> _Page layout parsing data_:
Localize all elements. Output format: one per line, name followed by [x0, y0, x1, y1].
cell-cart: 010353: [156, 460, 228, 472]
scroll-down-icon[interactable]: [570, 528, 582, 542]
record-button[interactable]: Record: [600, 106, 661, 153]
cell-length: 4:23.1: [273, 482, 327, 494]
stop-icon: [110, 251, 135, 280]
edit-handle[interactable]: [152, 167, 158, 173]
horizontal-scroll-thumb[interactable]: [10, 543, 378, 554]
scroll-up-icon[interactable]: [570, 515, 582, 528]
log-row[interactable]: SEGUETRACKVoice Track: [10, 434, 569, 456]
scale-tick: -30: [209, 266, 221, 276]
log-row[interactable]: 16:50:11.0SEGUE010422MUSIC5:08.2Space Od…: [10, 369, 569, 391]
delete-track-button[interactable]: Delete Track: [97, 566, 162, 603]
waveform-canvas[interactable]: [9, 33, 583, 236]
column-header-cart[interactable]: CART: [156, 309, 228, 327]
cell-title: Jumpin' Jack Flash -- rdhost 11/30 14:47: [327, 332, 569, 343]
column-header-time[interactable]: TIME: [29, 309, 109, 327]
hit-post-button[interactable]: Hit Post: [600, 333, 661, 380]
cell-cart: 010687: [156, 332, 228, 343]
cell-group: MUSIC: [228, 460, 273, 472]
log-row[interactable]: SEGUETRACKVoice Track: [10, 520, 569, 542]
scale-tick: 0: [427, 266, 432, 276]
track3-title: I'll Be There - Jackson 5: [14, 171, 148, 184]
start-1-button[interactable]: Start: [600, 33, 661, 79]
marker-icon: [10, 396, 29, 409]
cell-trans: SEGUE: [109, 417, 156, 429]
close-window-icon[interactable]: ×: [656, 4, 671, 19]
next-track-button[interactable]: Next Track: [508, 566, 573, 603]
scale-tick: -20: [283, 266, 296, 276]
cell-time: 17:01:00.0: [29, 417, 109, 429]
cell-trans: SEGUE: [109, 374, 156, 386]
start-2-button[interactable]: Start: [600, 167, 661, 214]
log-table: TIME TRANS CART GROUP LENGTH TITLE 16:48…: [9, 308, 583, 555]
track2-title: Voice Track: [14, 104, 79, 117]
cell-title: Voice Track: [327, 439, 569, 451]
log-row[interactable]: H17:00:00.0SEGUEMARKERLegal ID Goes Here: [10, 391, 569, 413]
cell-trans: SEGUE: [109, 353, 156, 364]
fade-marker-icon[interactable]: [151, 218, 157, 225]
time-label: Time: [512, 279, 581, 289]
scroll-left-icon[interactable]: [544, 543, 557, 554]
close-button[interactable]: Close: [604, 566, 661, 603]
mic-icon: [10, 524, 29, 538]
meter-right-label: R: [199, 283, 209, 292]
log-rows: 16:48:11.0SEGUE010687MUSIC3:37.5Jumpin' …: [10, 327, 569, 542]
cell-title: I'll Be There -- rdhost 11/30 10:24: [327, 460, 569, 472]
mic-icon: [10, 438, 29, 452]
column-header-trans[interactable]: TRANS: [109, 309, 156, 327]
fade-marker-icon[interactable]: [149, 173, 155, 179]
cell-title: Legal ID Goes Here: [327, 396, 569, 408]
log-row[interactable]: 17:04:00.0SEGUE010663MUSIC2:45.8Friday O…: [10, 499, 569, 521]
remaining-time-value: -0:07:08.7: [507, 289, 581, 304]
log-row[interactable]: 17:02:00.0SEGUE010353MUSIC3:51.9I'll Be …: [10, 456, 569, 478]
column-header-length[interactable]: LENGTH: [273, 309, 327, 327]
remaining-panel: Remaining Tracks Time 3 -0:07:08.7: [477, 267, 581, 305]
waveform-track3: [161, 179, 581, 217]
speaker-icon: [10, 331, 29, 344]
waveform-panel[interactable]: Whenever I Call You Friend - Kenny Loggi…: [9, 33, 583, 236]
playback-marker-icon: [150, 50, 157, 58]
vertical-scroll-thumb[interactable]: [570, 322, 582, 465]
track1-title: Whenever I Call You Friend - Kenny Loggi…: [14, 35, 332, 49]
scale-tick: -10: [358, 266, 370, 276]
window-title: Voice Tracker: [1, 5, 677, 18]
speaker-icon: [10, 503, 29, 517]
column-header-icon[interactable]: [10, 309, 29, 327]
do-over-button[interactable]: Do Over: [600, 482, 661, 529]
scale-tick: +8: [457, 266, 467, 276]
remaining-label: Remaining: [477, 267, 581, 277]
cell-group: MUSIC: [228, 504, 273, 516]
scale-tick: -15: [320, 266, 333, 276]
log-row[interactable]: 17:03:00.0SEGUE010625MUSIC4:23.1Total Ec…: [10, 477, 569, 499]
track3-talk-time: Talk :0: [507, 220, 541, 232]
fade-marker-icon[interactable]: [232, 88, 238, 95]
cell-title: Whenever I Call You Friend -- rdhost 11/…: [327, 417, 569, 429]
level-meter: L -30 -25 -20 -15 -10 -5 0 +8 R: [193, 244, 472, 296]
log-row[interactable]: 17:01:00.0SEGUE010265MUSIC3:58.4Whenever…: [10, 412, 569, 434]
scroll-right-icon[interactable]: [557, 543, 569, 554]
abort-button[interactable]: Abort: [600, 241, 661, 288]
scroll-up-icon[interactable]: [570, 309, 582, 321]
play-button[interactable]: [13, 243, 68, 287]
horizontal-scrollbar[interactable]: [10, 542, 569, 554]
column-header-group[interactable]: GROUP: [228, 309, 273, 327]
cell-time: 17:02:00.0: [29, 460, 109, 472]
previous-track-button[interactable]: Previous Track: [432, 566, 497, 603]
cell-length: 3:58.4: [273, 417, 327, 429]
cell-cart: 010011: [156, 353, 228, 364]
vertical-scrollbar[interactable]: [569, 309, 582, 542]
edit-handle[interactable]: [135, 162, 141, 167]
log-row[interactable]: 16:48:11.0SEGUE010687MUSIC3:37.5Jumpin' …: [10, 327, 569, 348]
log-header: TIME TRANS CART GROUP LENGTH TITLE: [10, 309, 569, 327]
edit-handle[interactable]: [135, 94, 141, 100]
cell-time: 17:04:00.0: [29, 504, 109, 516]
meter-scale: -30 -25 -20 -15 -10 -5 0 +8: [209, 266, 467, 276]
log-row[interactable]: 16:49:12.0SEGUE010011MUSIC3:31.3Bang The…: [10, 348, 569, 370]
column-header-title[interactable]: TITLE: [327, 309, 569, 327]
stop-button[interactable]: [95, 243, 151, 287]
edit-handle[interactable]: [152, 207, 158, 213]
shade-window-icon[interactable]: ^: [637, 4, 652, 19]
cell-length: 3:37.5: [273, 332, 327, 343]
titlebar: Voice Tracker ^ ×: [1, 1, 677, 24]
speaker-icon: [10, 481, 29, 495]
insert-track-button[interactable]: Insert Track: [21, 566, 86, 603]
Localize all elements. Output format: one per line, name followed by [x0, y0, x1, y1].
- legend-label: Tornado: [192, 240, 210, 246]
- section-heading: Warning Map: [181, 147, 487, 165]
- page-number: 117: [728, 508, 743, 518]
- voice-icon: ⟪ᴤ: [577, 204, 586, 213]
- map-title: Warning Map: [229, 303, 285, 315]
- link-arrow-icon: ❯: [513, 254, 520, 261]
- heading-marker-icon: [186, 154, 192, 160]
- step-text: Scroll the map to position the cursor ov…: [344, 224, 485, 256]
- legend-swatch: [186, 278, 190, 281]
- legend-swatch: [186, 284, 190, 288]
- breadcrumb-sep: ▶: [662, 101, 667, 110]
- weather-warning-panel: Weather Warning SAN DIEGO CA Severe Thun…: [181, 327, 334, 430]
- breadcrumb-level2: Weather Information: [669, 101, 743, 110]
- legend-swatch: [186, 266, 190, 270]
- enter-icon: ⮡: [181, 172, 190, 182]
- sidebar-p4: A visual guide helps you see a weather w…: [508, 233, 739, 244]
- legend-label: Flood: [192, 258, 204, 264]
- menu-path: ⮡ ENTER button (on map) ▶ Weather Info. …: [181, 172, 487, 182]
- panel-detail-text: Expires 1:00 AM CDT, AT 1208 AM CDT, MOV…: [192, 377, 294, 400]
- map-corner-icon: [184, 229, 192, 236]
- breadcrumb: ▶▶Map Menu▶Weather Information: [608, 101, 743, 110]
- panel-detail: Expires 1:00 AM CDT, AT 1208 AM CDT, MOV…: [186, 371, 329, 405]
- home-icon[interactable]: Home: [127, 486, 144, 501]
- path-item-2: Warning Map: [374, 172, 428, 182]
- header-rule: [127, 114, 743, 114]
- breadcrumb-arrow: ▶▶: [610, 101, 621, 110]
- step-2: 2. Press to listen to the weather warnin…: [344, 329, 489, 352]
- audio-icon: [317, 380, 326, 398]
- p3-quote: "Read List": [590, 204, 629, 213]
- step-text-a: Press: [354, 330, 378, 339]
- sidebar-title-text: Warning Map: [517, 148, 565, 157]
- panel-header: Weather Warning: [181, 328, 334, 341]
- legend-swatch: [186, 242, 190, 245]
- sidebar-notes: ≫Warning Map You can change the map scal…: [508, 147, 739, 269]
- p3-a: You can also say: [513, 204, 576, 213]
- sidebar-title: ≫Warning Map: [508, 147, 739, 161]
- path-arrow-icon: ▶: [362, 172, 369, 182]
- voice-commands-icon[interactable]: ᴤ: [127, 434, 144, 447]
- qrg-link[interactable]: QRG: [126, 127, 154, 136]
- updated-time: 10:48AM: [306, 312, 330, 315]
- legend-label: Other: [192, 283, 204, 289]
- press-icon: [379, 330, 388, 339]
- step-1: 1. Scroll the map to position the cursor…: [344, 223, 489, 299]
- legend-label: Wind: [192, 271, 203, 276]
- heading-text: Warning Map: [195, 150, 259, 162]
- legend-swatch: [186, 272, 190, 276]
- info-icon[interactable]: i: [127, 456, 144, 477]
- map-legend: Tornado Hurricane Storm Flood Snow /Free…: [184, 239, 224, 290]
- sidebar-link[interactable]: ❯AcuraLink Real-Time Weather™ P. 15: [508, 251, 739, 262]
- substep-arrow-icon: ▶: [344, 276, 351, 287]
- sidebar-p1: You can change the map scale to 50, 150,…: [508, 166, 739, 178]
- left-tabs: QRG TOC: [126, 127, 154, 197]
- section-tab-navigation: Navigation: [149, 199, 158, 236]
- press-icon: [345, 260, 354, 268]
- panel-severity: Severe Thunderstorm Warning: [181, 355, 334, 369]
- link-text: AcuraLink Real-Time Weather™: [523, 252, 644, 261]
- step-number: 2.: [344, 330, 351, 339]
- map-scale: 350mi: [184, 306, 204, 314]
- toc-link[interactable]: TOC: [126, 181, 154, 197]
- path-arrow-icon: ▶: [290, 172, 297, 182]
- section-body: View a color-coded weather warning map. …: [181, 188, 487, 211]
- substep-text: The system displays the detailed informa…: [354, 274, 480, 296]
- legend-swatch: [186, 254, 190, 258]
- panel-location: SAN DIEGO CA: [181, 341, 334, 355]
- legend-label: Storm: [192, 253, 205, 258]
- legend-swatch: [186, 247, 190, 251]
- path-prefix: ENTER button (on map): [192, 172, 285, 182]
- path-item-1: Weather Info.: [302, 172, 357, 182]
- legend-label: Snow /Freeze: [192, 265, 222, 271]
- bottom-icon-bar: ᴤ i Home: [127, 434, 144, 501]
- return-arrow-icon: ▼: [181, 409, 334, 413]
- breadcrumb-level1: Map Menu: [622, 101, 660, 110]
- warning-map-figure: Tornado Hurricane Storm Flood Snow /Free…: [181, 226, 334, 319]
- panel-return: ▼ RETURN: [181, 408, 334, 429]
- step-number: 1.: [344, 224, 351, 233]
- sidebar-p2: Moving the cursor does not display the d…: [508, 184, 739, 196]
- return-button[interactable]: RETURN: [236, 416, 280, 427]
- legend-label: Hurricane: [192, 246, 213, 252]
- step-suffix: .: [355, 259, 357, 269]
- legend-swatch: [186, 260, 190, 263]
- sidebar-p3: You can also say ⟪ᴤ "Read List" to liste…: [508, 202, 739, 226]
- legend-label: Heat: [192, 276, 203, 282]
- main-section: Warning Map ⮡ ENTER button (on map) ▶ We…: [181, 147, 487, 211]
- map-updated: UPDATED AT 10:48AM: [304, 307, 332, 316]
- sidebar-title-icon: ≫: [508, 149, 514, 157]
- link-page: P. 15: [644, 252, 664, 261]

> _WORK INSTRUCTIONS_:
Copy each line above that contains the string "heading".

> _EXPECTED OUTPUT_:
- section-heading: Warning Map: [181, 147, 487, 165]
- heading-marker-icon: [186, 154, 192, 160]
- heading-text: Warning Map: [195, 150, 259, 162]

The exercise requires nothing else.